Abstract
Sobering Truths of Deaf Faculty of Color: Audism, Linguicism and Racism but That isn’t All
When Deaf Faculty of Color (DFOC) shared their truth and reasons about their underrepresentation, this paper aims to illuminate their intersectional experiences at predominantly hearing-serving universities and community colleges. While they are underrepresented, their student learning experiences still benefit from their faculty members’ diverse backgrounds, despite all microaggressions and oppressions they have gone through. From the narratives of DFOC, the different types of oppressions are revealed through audism, linguicism and racism.
A proposed of a new standpoint epistemology from two marginalized identities will use Deaf Latinx Critical theory (García-Fernández, 2014, 2020) and its four tenets—intersectionality, ideologies, consciousness, and story-telling—while drawing in DFOC’s narratives about their retention experiences in higher education. This framework synthesizes each tenet to explore their intersectionality and centralizes their resilience toward possible oppressions from the dominant majority in their workforce. Thus, when performing this grounded theory method, my study is structured with performative and interpretive practices in a way to make their world visible.
Following García-Fernández’s (2014, 2020) Deaf-LatCrit theory in education that evaluates the Deaf epistemology of Latinx people and linguicism, this paper also incorporates the ontology of Deaf People of Color and audism. In addition, it also addresses the oppression experienced by Deaf bodies from hearing people as acts of superiority.
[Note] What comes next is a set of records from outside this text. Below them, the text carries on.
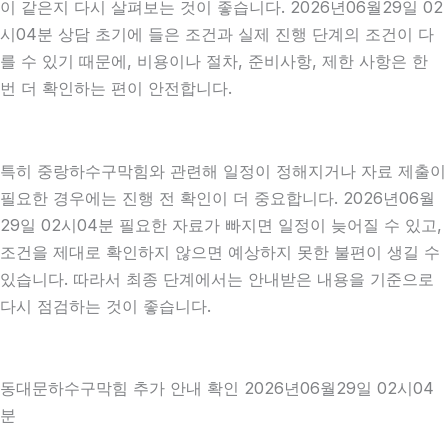
이 같은지 다시 살펴보는 것이 좋습니다. 2026년06월29일 02
시04분 상담 초기에 들은 조건과 실제 진행 단계의 조건이 다
를 수 있기 때문에, 비용이나 절차, 준비사항, 제한 사항은 한
번 더 확인하는 편이 안전합니다.
특히 중랑하수구막힘와 관련해 일정이 정해지거나 자료 제출이
필요한 경우에는 진행 전 확인이 더 중요합니다. 2026년06월
29일 02시04분 필요한 자료가 빠지면 일정이 늦어질 수 있고,
조건을 제대로 확인하지 않으면 예상하지 못한 불편이 생길 수
있습니다. 따라서 최종 단계에서는 안내받은 내용을 기준으로
다시 점검하는 것이 좋습니다.
동대문하수구막힘 추가 안내 확인 2026년06월29일 02시04
분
Multiple themes emerged that revealed the intersectional experiences of the DFOC participants, including their experiences with microaggressions, xenophobia, intersectional issues, and unracialized voice representation. These intersectional experiences present several types of impact: positive contributions, negative factors, and challenging dilemmas created by systemic racism.
It is time for DFOC to be seen and heard in the higher education field and research. The importance of this study is that it provided a rare opportunity to listen to the expressions of DFOC regarding their intersectional and retention experiences at their postsecondary institutions. This study allowed DFOC to relate their struggles and ambitions regarding continuing teaching and their love for the profession. For example, Jacqueline commented that she wanted to provide her students with what she did not receive in her own education. This ambition is an effective and admirable method of breaking the cycle of oppression in critical education and dismantling racial inequity. The data obtained from the DFOC interviews reveal the crucial significance of how their narratives expand the fields of higher education, critical race theories, and racial/ethnic epistemologies by incorporating deaf ontology. Listening to more stories and lived experiences will contribute further to our understanding of various bodily realities in different spaces. Thus, DFOC narratives are a pushback for greater inclusion in multiple fields of FOC, Deaf education, and critical race studies. Finally, the framework of this study re-channeled Deaf Critical Theory to a more POC-centralized grounded theory due to using Deaf LatCrit Theory as a correction and reclamation of what belongs to the community of DPOC.
Reference:
García-Fernández, C. M. (2014). Deaf-Latina/Latino critical theory in education: The lived experiences and multiple intersecting identities of deaf-Latina/o high school students. (Unpublished doctoral dissertation). The University of Texas at Austin, Austin, TX.
García-Fernández, C. M. (2020). Intersectionality and Autoethnography: DeafBlind, DeafDisabled, Deaf and Hard of Hearing-Latinx Children Are the Future. Journal Committed to Social Change on Race and Ethnicity (JCSCORE), 6(1), 41-67.